# TASK DATA:

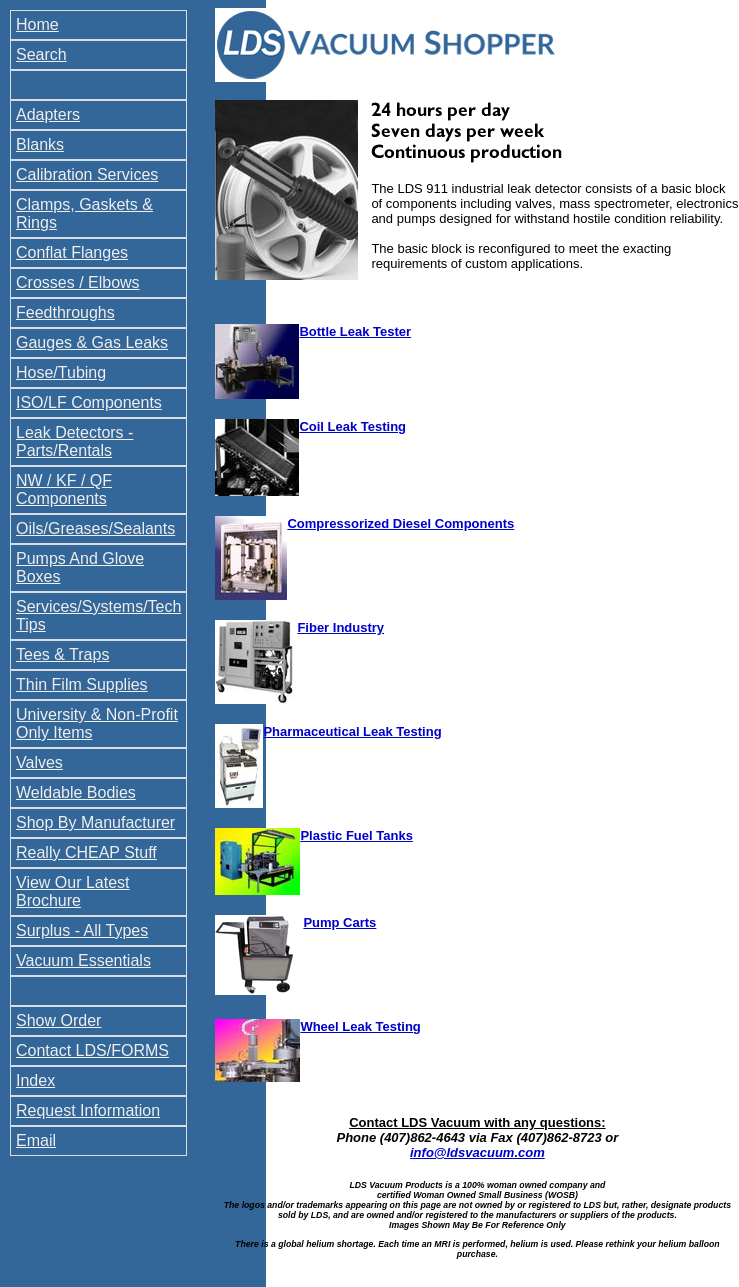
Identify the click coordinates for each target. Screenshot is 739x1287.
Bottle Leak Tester (355, 331)
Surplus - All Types (82, 930)
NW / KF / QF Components (64, 489)
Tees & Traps (62, 654)
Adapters (48, 114)
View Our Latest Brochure (73, 891)
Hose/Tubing (61, 372)
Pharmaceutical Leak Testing (352, 731)
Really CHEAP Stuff (86, 852)
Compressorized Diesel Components (400, 523)
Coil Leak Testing (352, 426)
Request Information (88, 1110)
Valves (39, 762)
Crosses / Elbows (78, 282)
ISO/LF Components (89, 402)
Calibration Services (87, 174)
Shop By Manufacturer (95, 822)
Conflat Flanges (72, 252)
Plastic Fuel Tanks (356, 835)
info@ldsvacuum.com (477, 1152)
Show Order (58, 1020)
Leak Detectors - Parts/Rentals (74, 441)
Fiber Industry (340, 627)
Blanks (40, 144)
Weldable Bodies (76, 792)
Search (41, 54)
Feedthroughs (65, 312)
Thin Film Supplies (82, 684)
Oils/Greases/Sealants (95, 528)
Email (36, 1140)
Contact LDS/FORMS (92, 1050)
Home (37, 24)
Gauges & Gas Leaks (92, 342)
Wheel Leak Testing (360, 1026)
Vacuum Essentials (83, 960)
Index (35, 1080)
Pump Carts (339, 922)
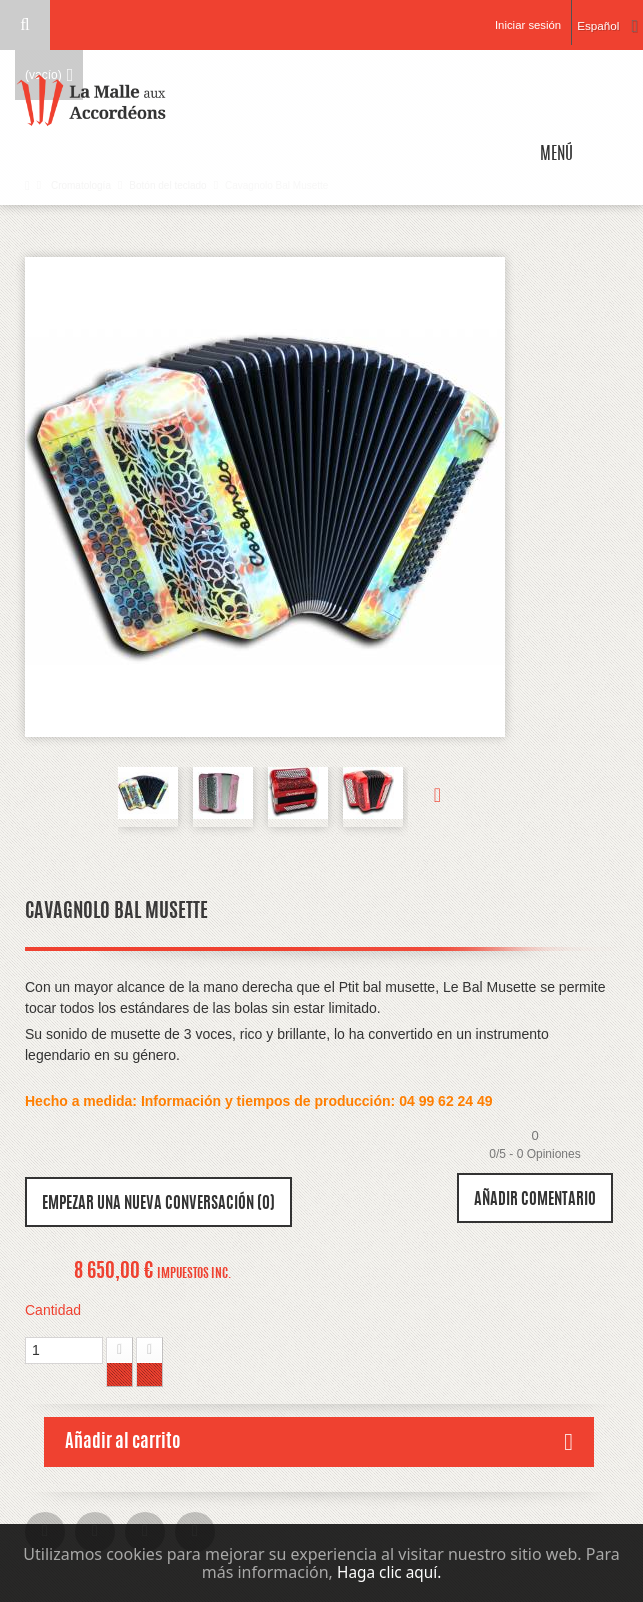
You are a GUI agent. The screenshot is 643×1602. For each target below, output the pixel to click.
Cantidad (53, 1310)
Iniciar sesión (521, 25)
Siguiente (428, 797)
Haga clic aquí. (389, 1572)
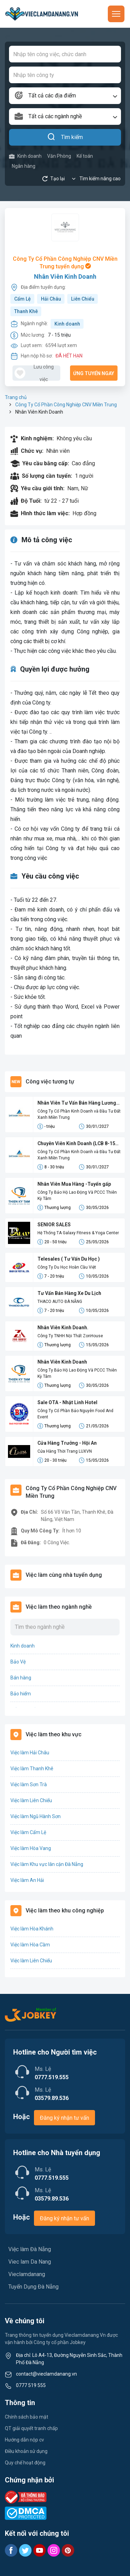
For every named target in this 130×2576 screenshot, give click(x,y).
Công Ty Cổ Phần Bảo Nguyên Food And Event (75, 1413)
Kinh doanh (25, 156)
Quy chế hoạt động (25, 2462)
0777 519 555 (31, 2385)
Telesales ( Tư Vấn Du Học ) (68, 1259)
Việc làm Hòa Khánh (31, 1928)
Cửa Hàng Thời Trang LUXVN (64, 1451)
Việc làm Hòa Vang (30, 1848)
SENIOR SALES (54, 1224)
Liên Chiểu (82, 299)
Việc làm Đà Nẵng (29, 2249)
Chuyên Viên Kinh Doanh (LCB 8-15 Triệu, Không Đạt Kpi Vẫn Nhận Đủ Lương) (76, 1144)
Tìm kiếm (65, 137)
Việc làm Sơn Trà (28, 1784)
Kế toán (85, 156)
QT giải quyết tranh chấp (31, 2428)
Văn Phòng (59, 156)
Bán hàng (20, 1677)
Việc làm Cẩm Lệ (28, 1832)
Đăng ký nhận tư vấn (64, 2118)
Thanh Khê (26, 311)
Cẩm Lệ (22, 299)
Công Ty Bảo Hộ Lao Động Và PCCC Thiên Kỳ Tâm (77, 1195)
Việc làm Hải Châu (29, 1752)
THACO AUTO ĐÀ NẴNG (59, 1301)
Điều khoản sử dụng (26, 2451)
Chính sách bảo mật (26, 2417)
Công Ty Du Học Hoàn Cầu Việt (66, 1267)
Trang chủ (16, 397)
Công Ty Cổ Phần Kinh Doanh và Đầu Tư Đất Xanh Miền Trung (79, 1114)
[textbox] (65, 95)
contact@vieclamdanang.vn (46, 2374)
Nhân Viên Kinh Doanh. (62, 1327)
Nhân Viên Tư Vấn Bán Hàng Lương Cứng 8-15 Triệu (76, 1103)
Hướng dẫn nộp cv (24, 2440)
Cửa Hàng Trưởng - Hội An (67, 1443)
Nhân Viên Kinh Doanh (65, 276)
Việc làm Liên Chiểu (31, 1800)
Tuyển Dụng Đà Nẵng (33, 2286)
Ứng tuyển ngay (93, 373)
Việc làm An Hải (27, 1880)
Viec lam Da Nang (29, 2261)
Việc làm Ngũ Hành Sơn (35, 1816)
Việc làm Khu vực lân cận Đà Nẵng (46, 1864)
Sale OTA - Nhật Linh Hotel (67, 1402)
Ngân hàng (23, 166)
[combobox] (65, 95)
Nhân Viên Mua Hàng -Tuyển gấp (74, 1184)
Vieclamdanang (26, 2274)
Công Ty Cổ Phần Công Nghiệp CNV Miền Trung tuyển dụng (65, 263)
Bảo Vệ (18, 1662)
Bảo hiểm (20, 1693)
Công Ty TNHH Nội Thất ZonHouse (70, 1335)
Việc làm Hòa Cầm (30, 1944)
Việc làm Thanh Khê (31, 1768)
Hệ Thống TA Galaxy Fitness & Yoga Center (78, 1232)
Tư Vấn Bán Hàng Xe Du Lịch (69, 1293)
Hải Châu (51, 299)
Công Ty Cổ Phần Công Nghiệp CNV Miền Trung (66, 404)
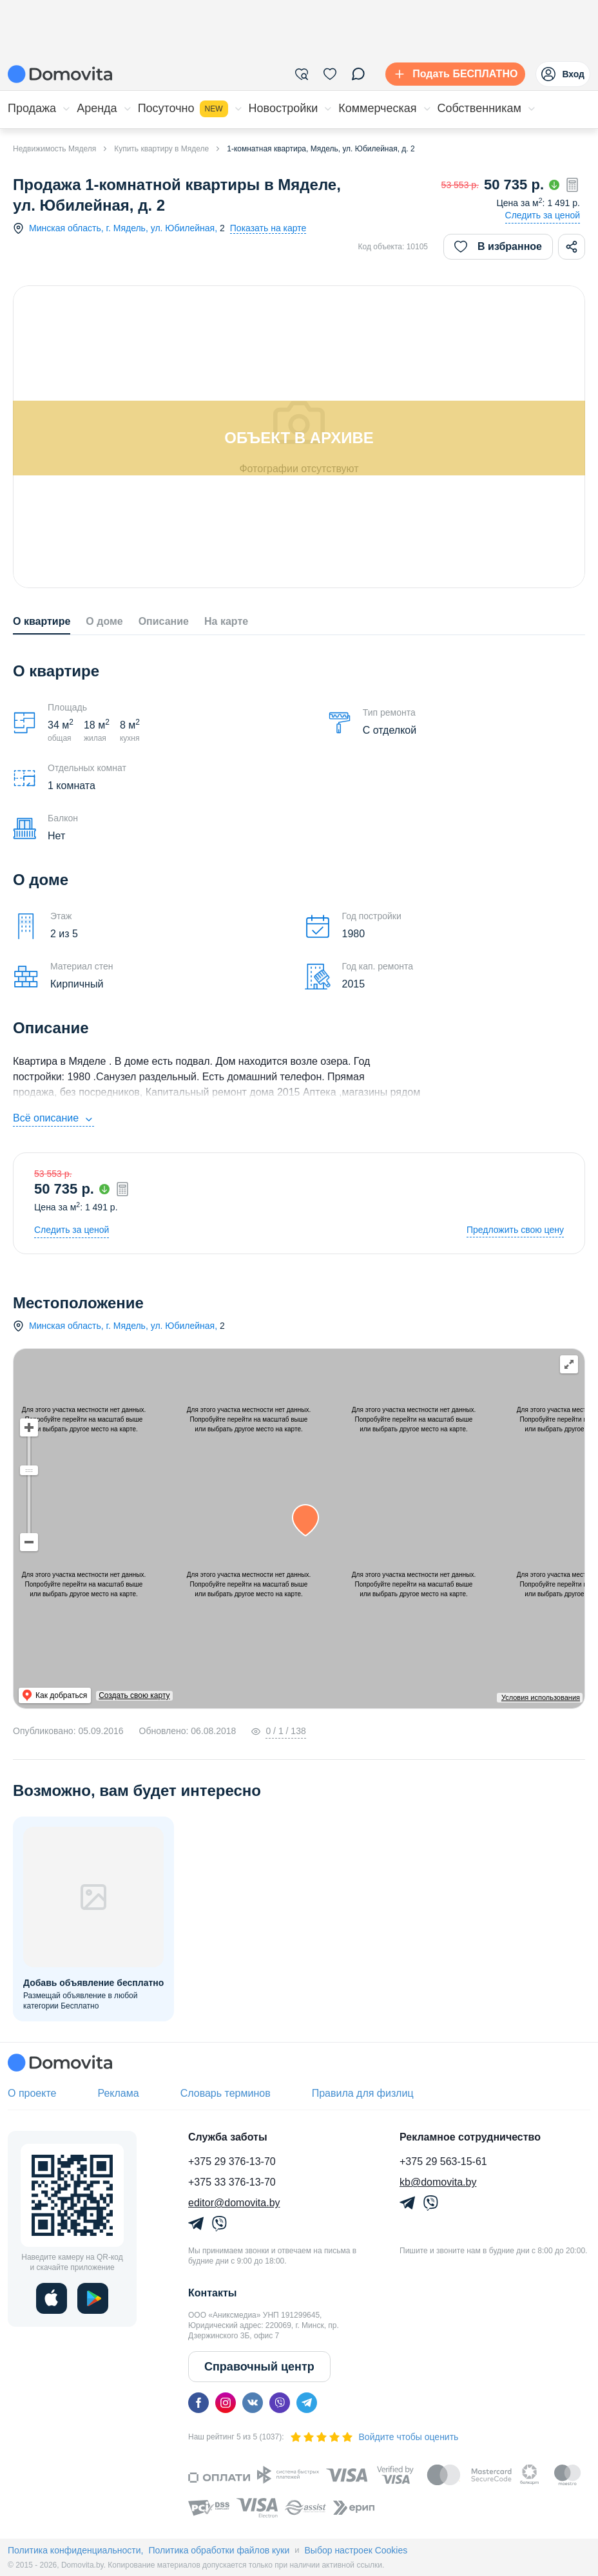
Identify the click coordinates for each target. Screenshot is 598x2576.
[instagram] (225, 2402)
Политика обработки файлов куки (218, 2550)
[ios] (51, 2298)
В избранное (498, 246)
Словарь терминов (225, 2093)
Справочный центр (259, 2366)
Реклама (118, 2093)
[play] (92, 2298)
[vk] (252, 2402)
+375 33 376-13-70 (232, 2182)
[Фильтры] (301, 74)
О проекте (32, 2093)
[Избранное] (330, 74)
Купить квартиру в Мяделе (161, 148)
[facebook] (198, 2402)
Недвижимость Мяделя (54, 148)
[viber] (279, 2402)
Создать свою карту (174, 1695)
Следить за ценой (542, 215)
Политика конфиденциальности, (75, 2550)
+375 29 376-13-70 (232, 2161)
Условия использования (540, 1697)
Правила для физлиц (363, 2093)
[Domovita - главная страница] (60, 74)
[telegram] (306, 2402)
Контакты (212, 2292)
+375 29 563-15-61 (443, 2161)
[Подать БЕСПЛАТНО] (452, 74)
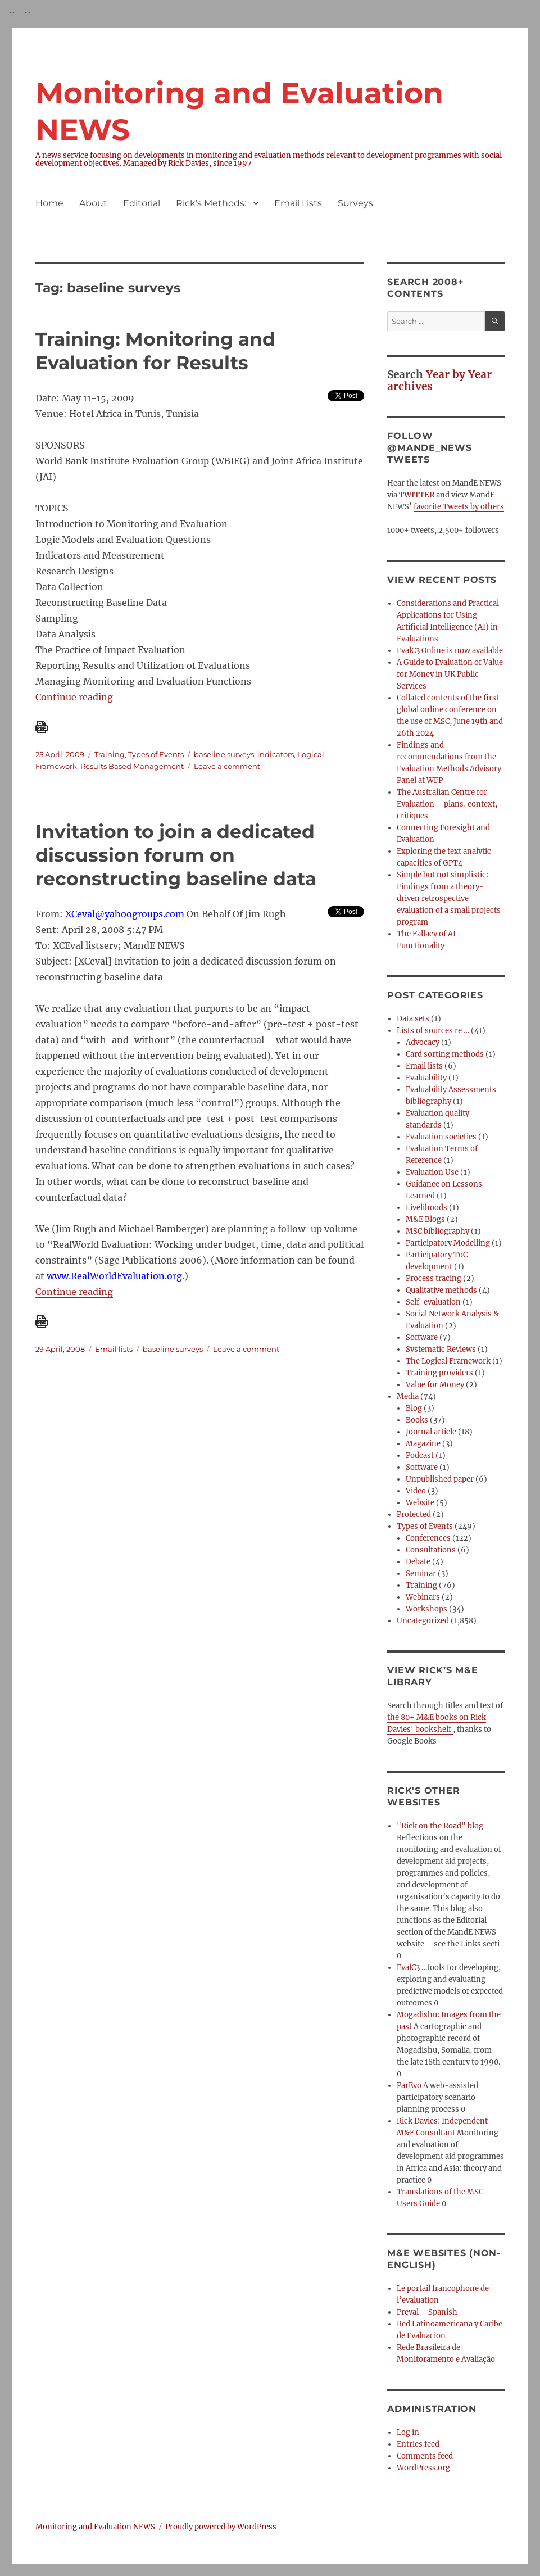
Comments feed (425, 2456)
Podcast (420, 1455)
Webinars (423, 1597)
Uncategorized (423, 1621)
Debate (418, 1562)
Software (422, 1337)
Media (408, 1396)
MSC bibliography (437, 1231)
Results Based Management (132, 766)
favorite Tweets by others (459, 506)
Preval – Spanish (427, 2312)
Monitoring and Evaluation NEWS (95, 2527)
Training (109, 754)
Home (49, 203)
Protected (414, 1514)
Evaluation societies (441, 1137)
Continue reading (74, 697)
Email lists (114, 1348)
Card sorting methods (445, 1054)
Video (416, 1491)
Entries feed (418, 2444)
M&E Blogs (425, 1219)
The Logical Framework (448, 1361)
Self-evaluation (433, 1302)
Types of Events (156, 754)
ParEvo (409, 2085)
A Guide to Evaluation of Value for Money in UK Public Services (450, 674)
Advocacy (422, 1042)
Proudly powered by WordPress (220, 2527)
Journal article (431, 1432)
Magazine (423, 1443)
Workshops (426, 1609)
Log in (408, 2432)
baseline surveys (224, 754)
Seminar (421, 1573)
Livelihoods (426, 1207)
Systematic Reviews (441, 1349)
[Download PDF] (199, 727)
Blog (414, 1408)
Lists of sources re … (433, 1030)
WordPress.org (423, 2468)
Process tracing (433, 1278)
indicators (275, 754)
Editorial (141, 203)
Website (420, 1502)
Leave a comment (227, 766)
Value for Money (435, 1384)
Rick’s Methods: (211, 203)
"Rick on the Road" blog (440, 1826)
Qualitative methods (441, 1290)
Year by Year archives (439, 380)
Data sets (413, 1019)
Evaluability (426, 1078)
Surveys (355, 203)
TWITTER (416, 495)
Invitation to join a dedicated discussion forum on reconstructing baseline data (175, 855)
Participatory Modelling (448, 1243)
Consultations (431, 1550)
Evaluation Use (432, 1172)
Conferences (428, 1538)
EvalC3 (408, 1967)
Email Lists (298, 203)
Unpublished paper (440, 1479)
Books (417, 1420)
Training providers (439, 1373)
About (93, 203)
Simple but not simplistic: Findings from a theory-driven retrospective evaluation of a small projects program (449, 898)
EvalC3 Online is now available (450, 650)
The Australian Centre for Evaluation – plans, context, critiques (447, 804)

# WORK ITEM:
If a line in the material holds "Components", copy it.

# ANSWER BELOW:
NW / KF / QF Components (64, 489)
Compressorized Diesel Components (400, 523)
ISO/LF Components (89, 402)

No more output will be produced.